Attempt to keep the go-karts running on Tokyo roads raises embarrassingly low amount of money.

With strict travel restrictions still in place both locally and abroad due to the coronavirus pandemic, a large number of Japanese businesses that rely heavily on the tourist yen are finding themselves in dire straits right now.

For Akihabara-based go-kart rental company Street Kart, whose revenue is mostly generated from international visitors, things are particularly dire.
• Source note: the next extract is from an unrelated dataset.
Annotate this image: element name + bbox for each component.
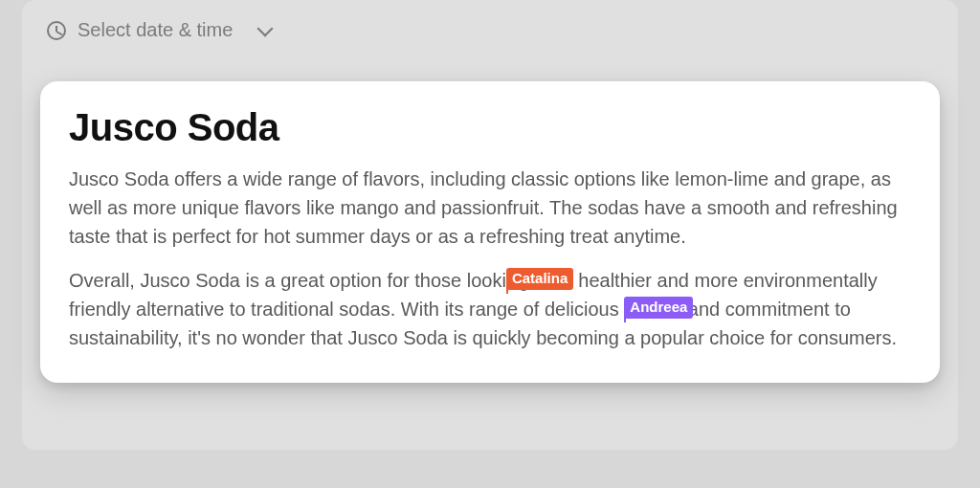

They’ve spent years struggling to keep their business going after lawsuits from Nintendo threatened to take them off the roads, and were eventually forced to change their business name from MariCar to Street Kart, as the go-karts and costumes used were too similar to Nintendo’s Mario Kart video game.

▼ The Street Kart experience

After a three-year legal battle, Street Kart were ordered to pay Nintendo 50 million yen (US$464,751) at the end of January. Following that blow came the coronavirus pandemic, which wiped out so much of Street Kart’s earnings they decided to start up a crowdfunding campaign called “Save the Street Kart” on 24 April.

Well, that campaign wrapped up two months later, on 30 June, and out of the two-million yen (US$18,590) target goal they’d set for themselves, they raised…11,569 yen (US$107.53).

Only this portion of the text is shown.